Let me summarize four.
#1. The stigma surrounding abortion is alive and growing.
#2. Roe’s out-of-control approval of abortion for any reason or no reason never enjoyed majority support. Nearly 37 years later, there is more popular support for limitations than ever before.
#3. What was once a kind of abstraction was personalized in a terrain-shifting manner by the enormously important debate over partial-birth abortion. Even though the simple line drawings showing what these abortions actually are were quite mild and meek, “The procedure was extremely upsetting to behold,” Senior writes. “In it, the fetus–or is it a baby?–is removed from the uterus and stabbed in the back of the head with surgical scissors. It’s a revolting image, one to which the public was ritualistically subjected on the evening news as the debate raged on the House and Senate floors.” She adds, unnecessarily, “Defending it was a pro-choice person’s nightmare.”
#4. An awful lot of women had (and have) difficulties with their decision to abort. The impact of the pressure boyfriends exert to abort cannot be exaggerated. (Any relationship between the two?) Often it is a sick joke to say that a woman–and particularly a girl–has exercised her “choice” to abort.
Abortion is (as one former abortion clinic owner once confessed) “a kind of killing.” And although Senior does not recite the actual words, in 1993 Michelman admitted to the Philadelphia Inquirer, “We think abortion is a bad thing.” (Michelman soon backtracked, but the interview had been taped which left her flailing for a way to explain the discrepancy.)
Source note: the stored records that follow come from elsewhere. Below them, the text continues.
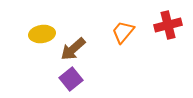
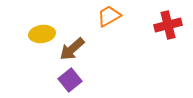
orange trapezoid: moved 14 px left, 16 px up; rotated 20 degrees clockwise
brown arrow: moved 1 px left
purple square: moved 1 px left, 1 px down
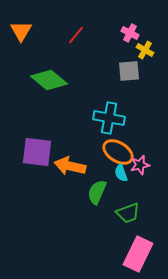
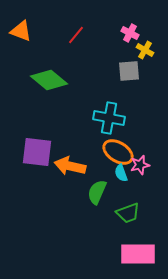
orange triangle: rotated 40 degrees counterclockwise
pink rectangle: rotated 64 degrees clockwise
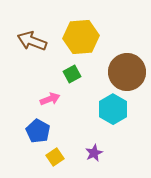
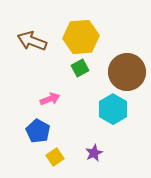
green square: moved 8 px right, 6 px up
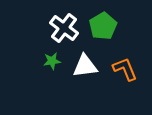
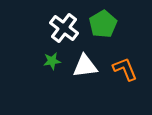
green pentagon: moved 2 px up
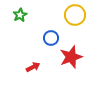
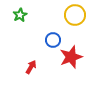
blue circle: moved 2 px right, 2 px down
red arrow: moved 2 px left; rotated 32 degrees counterclockwise
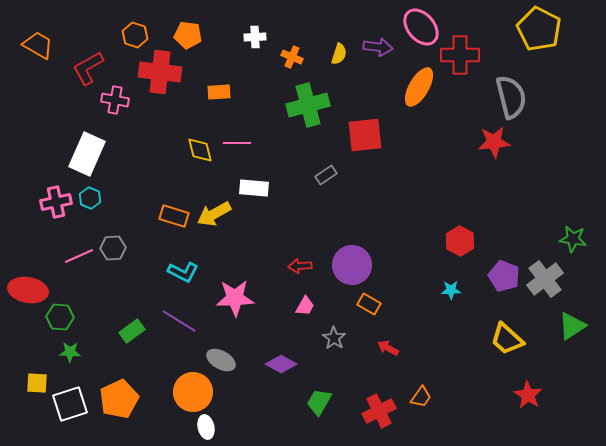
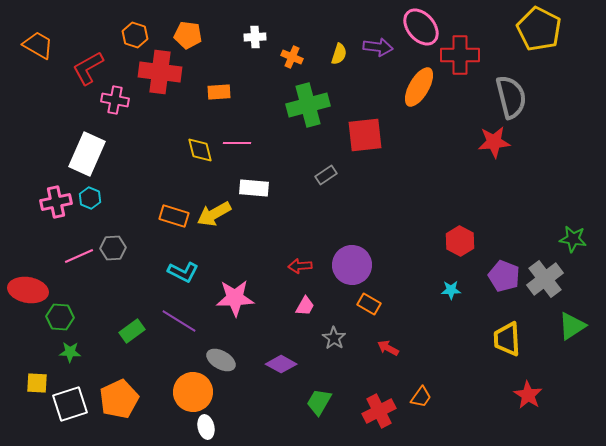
yellow trapezoid at (507, 339): rotated 45 degrees clockwise
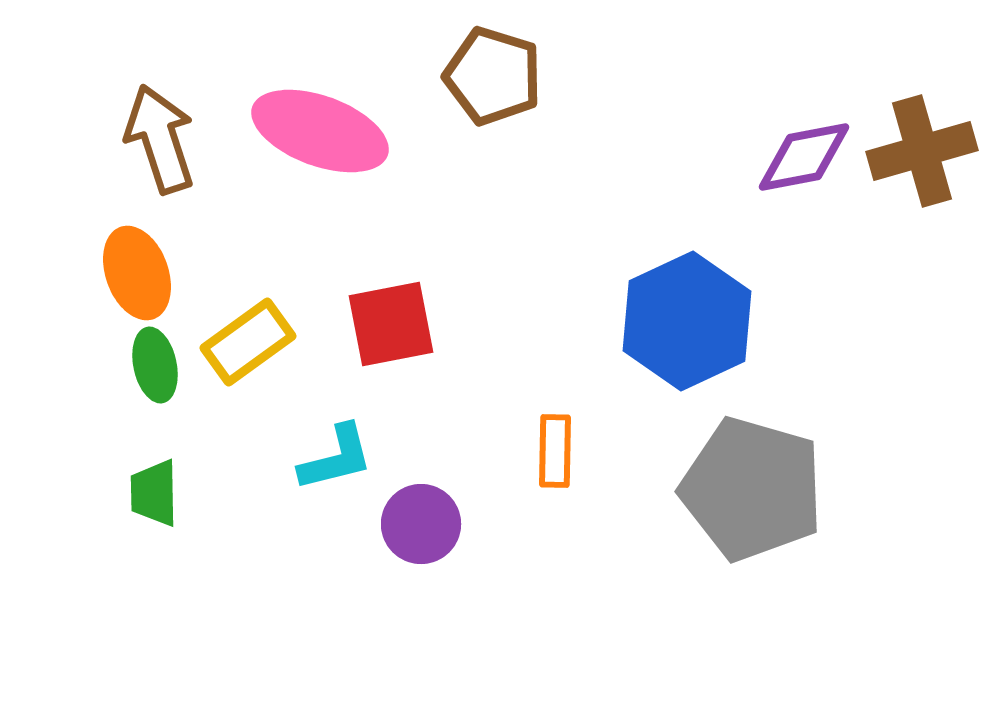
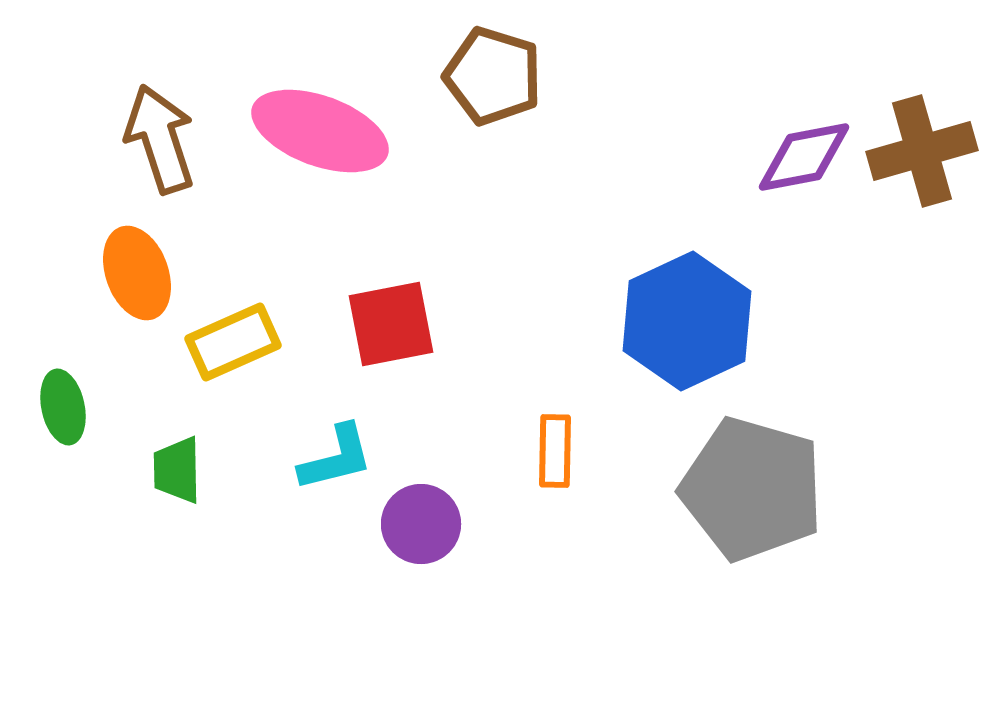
yellow rectangle: moved 15 px left; rotated 12 degrees clockwise
green ellipse: moved 92 px left, 42 px down
green trapezoid: moved 23 px right, 23 px up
Why is this important? Because at least some pro-abortionists (for whatever amalgam of psychological reasons) have grown perilously close to being almost casual about abortion’s soul-numbing brutality.
My conclusion is simple: to quote Senior. Having talked at great length and with admirable honesty, she concludes, “[I]t’s hard for a pro-choice person like myself to see how the ball rolls forward.”